ABOUT THIS TASK: Reproduce the records below exactly, but leave their pictures out of the copy.

○ ○ ○

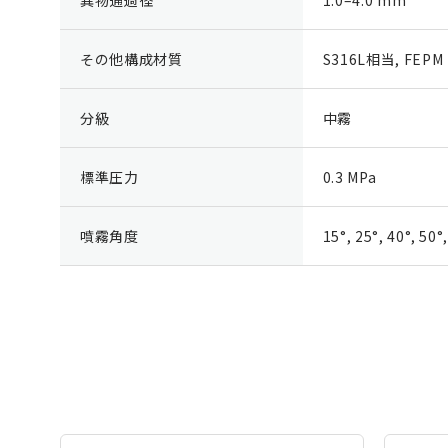
その他構成材質
S316L相当, FEPM
分級
中霧
標準圧力
0.3 MPa
噴霧角度
15°, 25°, 40°, 50°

○ ○ ○

EXERCISE RESULT:
その他構成材質
S316L相当, FEPM
分級
中霧
標準圧力
0.3 MPa
噴霧角度
15°, 25°, 40°, 50°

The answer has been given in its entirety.